## PROBLEM REQUIREMENTS
Copy exactly the lines from the beginning of the data down to and including the line holding "Choosing between web, native, and", without any pictures.

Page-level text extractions
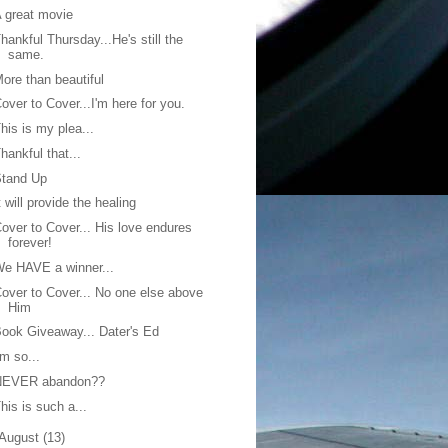
 great movie
hankful Thursday...He's still the
same.
ore than beautiful
over to Cover...I'm here for you.
his is my plea...
hankful that...
Stand Up
t will provide the healing
over to Cover... His love endures
forever!
e HAVE a winner...
over to Cover... No one else above
Him
ook Giveaway... Dater's Ed
'm so...
NEVER abandon??
his is such a...
August
(13)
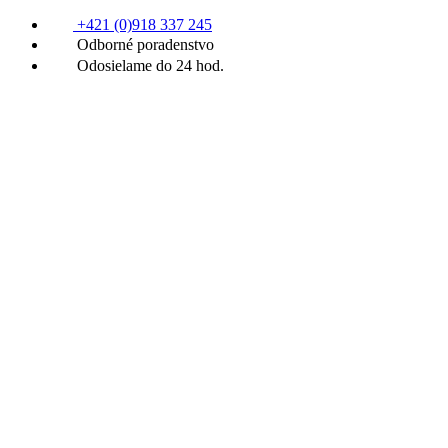
+421 (0)918 337 245
Odborné poradenstvo
Odosielame do 24 hod.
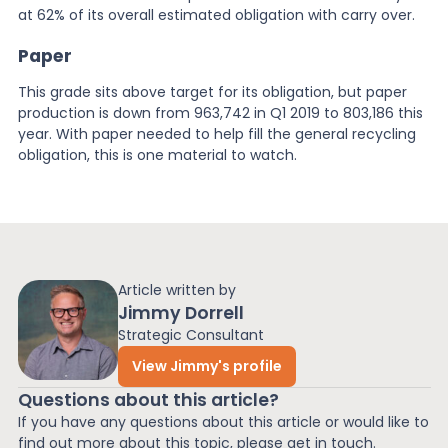
at 62% of its overall estimated obligation with carry over.
Paper
This grade sits above target for its obligation, but paper
production is down from 963,742 in Q1 2019 to 803,186 this
year. With paper needed to help fill the general recycling
obligation, this is one material to watch.
Article written by
Jimmy Dorrell
Strategic Consultant
View Jimmy's profile
Questions about this article?
If you have any questions about this article or would like to
find out more about this topic, please get in touch.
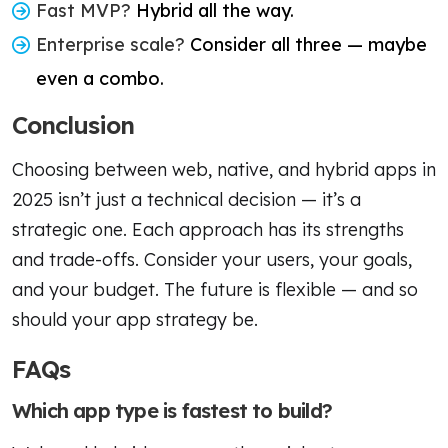
Fast MVP?
Hybrid all the way.
Enterprise scale?
Consider all three — maybe
even a combo.
Conclusion
Choosing between web, native, and hybrid apps in
2025 isn’t just a technical decision — it’s a
strategic one. Each approach has its strengths
and trade-offs. Consider your users, your goals,
and your budget. The future is flexible — and so
should your app strategy be.
FAQs
Which app type is fastest to build?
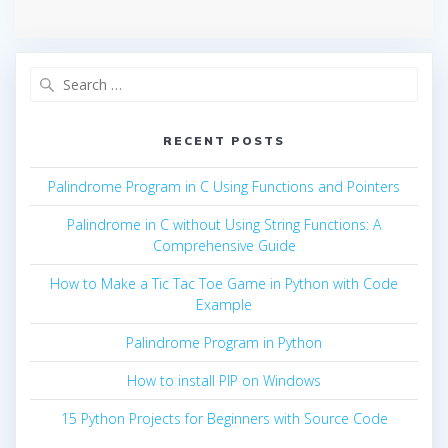
Search
for:
RECENT POSTS
Palindrome Program in C Using Functions and Pointers
Palindrome in C without Using String Functions: A
Comprehensive Guide
How to Make a Tic Tac Toe Game in Python with Code
Example
Palindrome Program in Python
How to install PIP on Windows
15 Python Projects for Beginners with Source Code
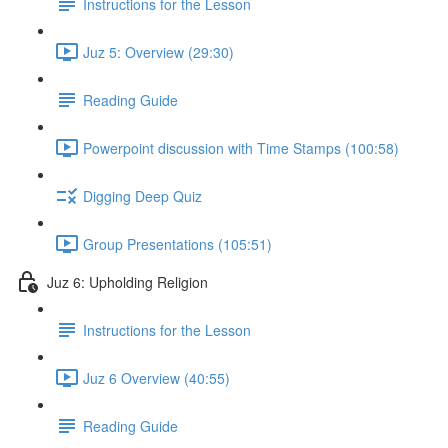
Instructions for the Lesson
Juz 5: Overview (29:30)
Reading Guide
Powerpoint discussion with Time Stamps (100:58)
Digging Deep Quiz
Group Presentations (105:51)
Juz 6: Upholding Religion
Instructions for the Lesson
Juz 6 Overview (40:55)
Reading Guide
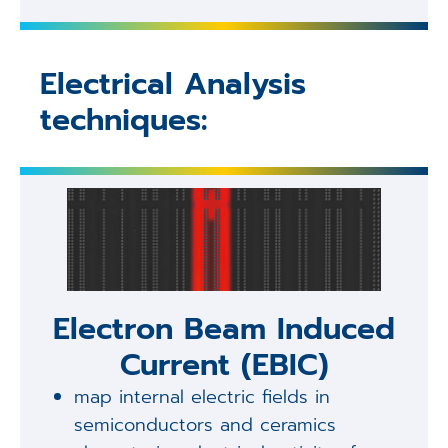
Electrical Analysis
techniques:
Electron Beam Induced
Current (EBIC)
map internal electric fields in
semiconductors and ceramics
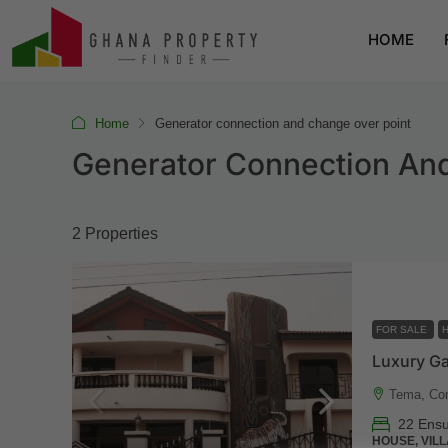
HOME
Home
Generator connection and change over point
Generator Connection An
2 Properties
FOR SALE
Tema, Co
22 Ensu
HOUSE, VILL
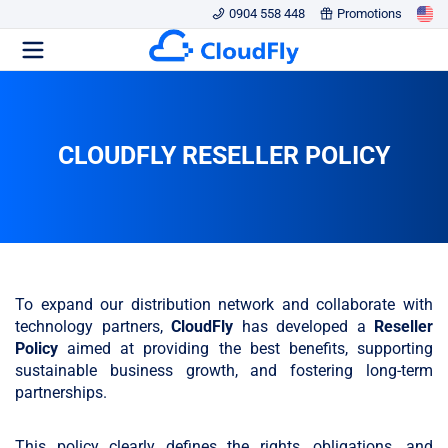
0904 558 448
Promotions
CLOUDFLY RESELLER POLICY
To expand our distribution network and collaborate with
technology partners,
CloudFly
has developed a
Reseller
Policy
aimed at providing the best benefits, supporting
sustainable business growth, and fostering long-term
partnerships.
This policy clearly defines the rights, obligations, and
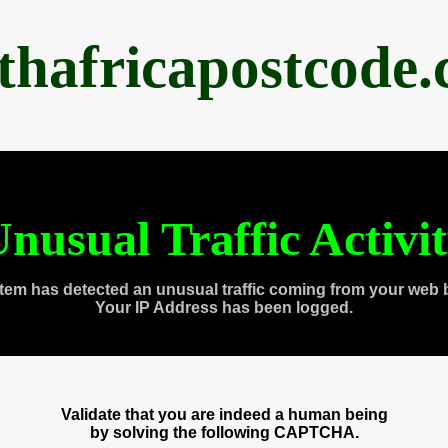
thafricapostcode
nusual Traffic Activi
tem has detected an unusual traffic coming from your web 
Your IP Address has been logged.
Validate that you are indeed a human being
by solving the following CAPTCHA.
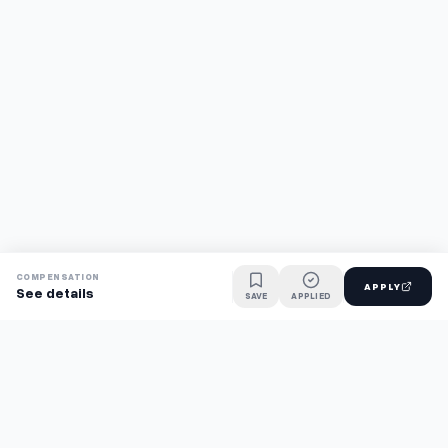
COMPENSATION
APPLY
See details
SAVE
APPLIED
Find jobs faster with AI.
TaskFavour surfaces hidden opportunities 24/7, so you hear
about them first and apply before the competition.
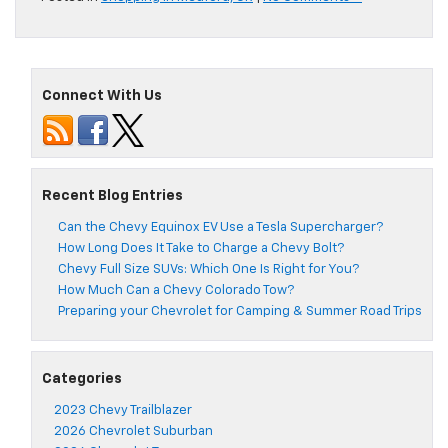
Connect With Us
Recent Blog Entries
Can the Chevy Equinox EV Use a Tesla Supercharger?
How Long Does It Take to Charge a Chevy Bolt?
Chevy Full Size SUVs: Which One Is Right for You?
How Much Can a Chevy Colorado Tow?
Preparing your Chevrolet for Camping & Summer Road Trips
Categories
2023 Chevy Trailblazer
2026 Chevrolet Suburban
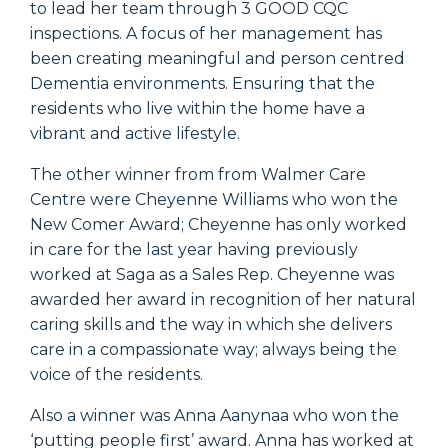
to lead her team through 3 GOOD CQC
inspections. A focus of her management has
been creating meaningful and person centred
Dementia environments. Ensuring that the
residents who live within the home have a
vibrant and active lifestyle.
The other winner from from Walmer Care
Centre were Cheyenne Williams who won the
New Comer Award; Cheyenne has only worked
in care for the last year having previously
worked at Saga as a Sales Rep. Cheyenne was
awarded her award in recognition of her natural
caring skills and the way in which she delivers
care in a compassionate way; always being the
voice of the residents.
Also a winner was Anna Aanynaa who won the
‘putting people first’ award. Anna has worked at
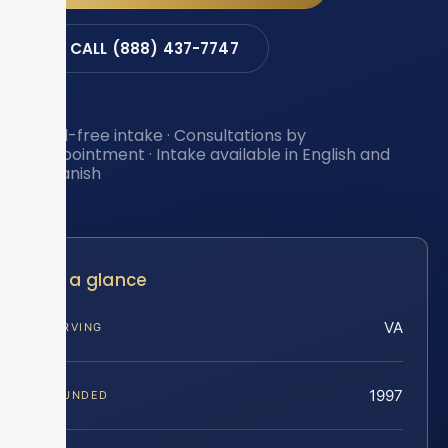
CALL (888) 437-7747
Toll-free intake · Consultations by
appointment · Intake available in English and
Spanish
At a glance
VA
SERVING
1997
FOUNDED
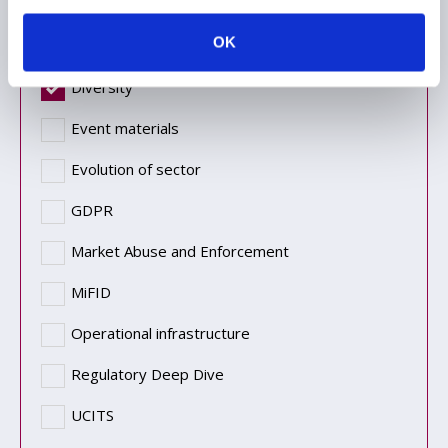
Topic
OK
Diversity
Event materials
Evolution of sector
GDPR
Market Abuse and Enforcement
MiFID
Operational infrastructure
Regulatory Deep Dive
UCITS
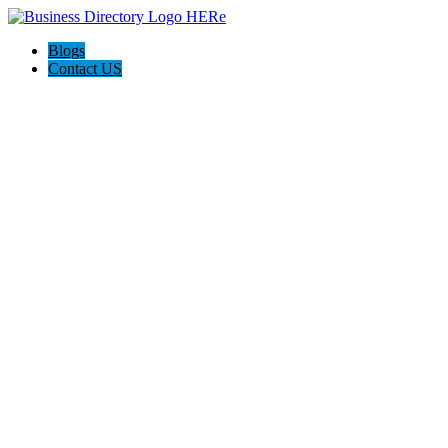
Blogs
Contact US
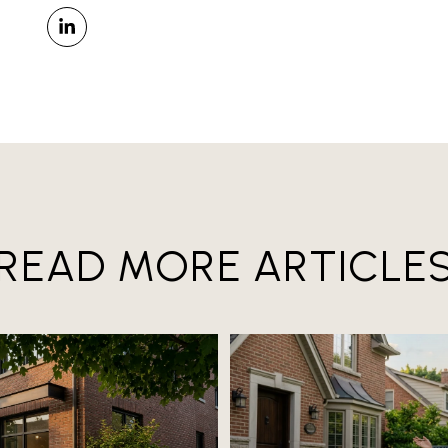
READ MORE ARTICLE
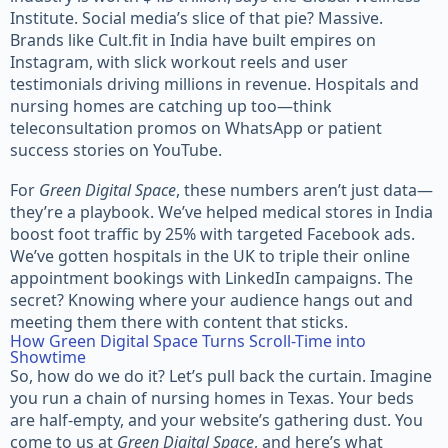
Institute. Social media’s slice of that pie? Massive.
Brands like Cult.fit in India have built empires on
Instagram, with slick workout reels and user
testimonials driving millions in revenue. Hospitals and
nursing homes are catching up too—think
teleconsultation promos on WhatsApp or patient
success stories on YouTube.
For
Green Digital Space
, these numbers aren’t just data—
they’re a playbook. We’ve helped medical stores in India
boost foot traffic by 25% with targeted Facebook ads.
We’ve gotten hospitals in the UK to triple their online
appointment bookings with LinkedIn campaigns. The
secret? Knowing where your audience hangs out and
meeting them there with content that sticks.
How Green Digital Space Turns Scroll-Time into
Showtime
So, how do we do it? Let’s pull back the curtain. Imagine
you run a chain of nursing homes in Texas. Your beds
are half-empty, and your website’s gathering dust. You
come to us at
Green Digital Space
, and here’s what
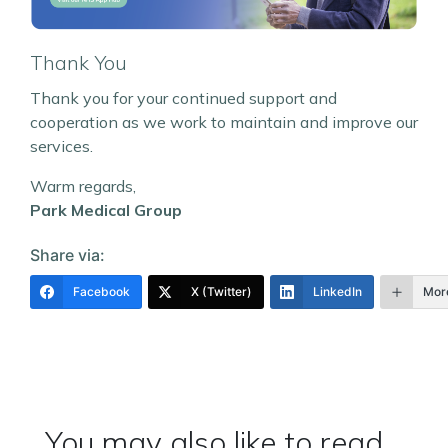
Thank You
Thank you for your continued support and
cooperation as we work to maintain and improve our
services.
Warm regards,
Park Medical Group
Share via:
Facebook
X (Twitter)
LinkedIn
Mor
You may also like to read...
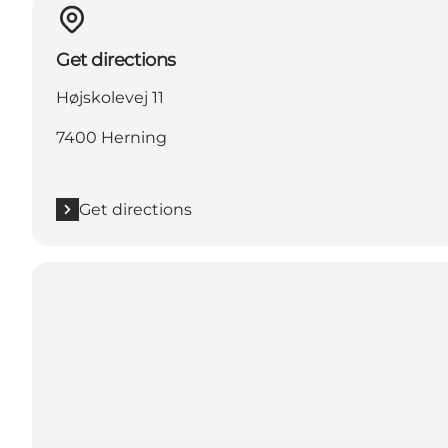
Get directions
Højskolevej 11
7400 Herning
Get directions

## TASK RESULT
 great movie
hankful Thursday...He's still the
same.
ore than beautiful
over to Cover...I'm here for you.
his is my plea...
hankful that...
Stand Up
t will provide the healing
over to Cover... His love endures
forever!
e HAVE a winner...
over to Cover... No one else above
Him
ook Giveaway... Dater's Ed
'm so...
NEVER abandon??
his is such a...
August
(13)
+421 (0)918 337 245
Odborné poradenstvo
Odosielame do 24 hod.
at 62% of its overall estimated obligation with carry over.
Paper
This grade sits above target for its obligation, but paper
production is down from 963,742 in Q1 2019 to 803,186 this
year. With paper needed to help fill the general recycling
obligation, this is one material to watch.
Article written by
Jimmy Dorrell
Strategic Consultant
View Jimmy's profile
Questions about this article?
If you have any questions about this article or would like to
find out more about this topic, please get in touch.
Fast MVP?
Hybrid all the way.
Enterprise scale?
Consider all three — maybe
even a combo.
Conclusion
Choosing between web, native, and hybrid apps in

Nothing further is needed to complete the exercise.